Paragraph 4(b)(iv) of the Policy is particularly relevant to the present case and provides that there is evidence of bad faith in the following circumstances:
“(iv) by using the domain name, the respondent has intentionally attempted to attract, for commercial gain, Internet users to its website or other on-line location, by creating a likelihood of confusion with the complainant’s mark as to the source, sponsorship, affiliation, or endorsement of the respondent’s website or location or of a product or service on its website or location.”

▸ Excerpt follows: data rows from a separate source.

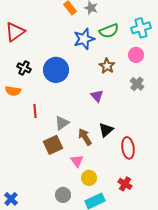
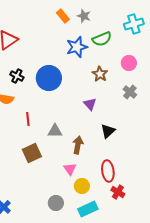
cyan cross: (141, 28) -> (134, 24), moved
gray triangle: (62, 123) -> (55, 131), turned 35
black triangle: (106, 130) -> (108, 131), moved
brown arrow: (85, 137) -> (78, 145), turned 42
brown square: (53, 145) -> (32, 153), moved
red ellipse: (128, 148) -> (108, 171), moved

Based on the evidence provided in the case file, the Panel agrees with the Complainant’s contention that the Respondent, by registering the domain names at issue, is trading on the Complainant’s valuable goodwill established in its trademark ROCHE over many years. Indeed, in the absence of any evidence to the contrary, of which none is forthcoming on the part of the Respondent, the Respondent’s registration of the domain names at issue would not appear to be accidental, but deliberate and calculated to exploit the Complainant’s renown in the pharmaceuticals’ field. This is reinforced by the sponsored links and pop up advertisements on the websites of the Respondent (mentioned above by the Complainant), which refer not to the Complainant or its products and services but to third parties and their products and services. Moreover, as noted by the Complainant above, the Respondent already has a previous history of acting in this unfair manner in respect of many other domain names.
Again, by registering and using the domain names at issue incorporating the Complainant’s trademark, ROCHE, the Respondent is misleading Internet users and consumers into thinking that it is, in some way or another, connected to, sponsored by or affiliated with the Complainant and its business; or that the Respondent’s activities are approved or endorsed by the Complainant, none of which, in fact, is the case.
The Respondent appears to be trading on the Complainant’s goodwill and reputation, which the Complainant has built up over many years. This, without any explanations by the Respondent to the contrary, of which none have been forthcoming, constitutes bad faith.
Furthermore, the failure of the Respondent to file any answer to the present Complaint or otherwise participate in the present proceedings, in the view of the Panel, also shows bad faith on the part of the Respondent.
Therefore, for all the above reasons, the Panel concludes that the Respondent has registered and is using the domain name at issue in bad faith.
For all the foregoing reasons, in accordance with paragraphs 4(i) of the Policy and 15 of the Rules, the Panel orders that the domain names <hoffmannlaroche.com> and <rocheuse.com> be transferred to the Complainant.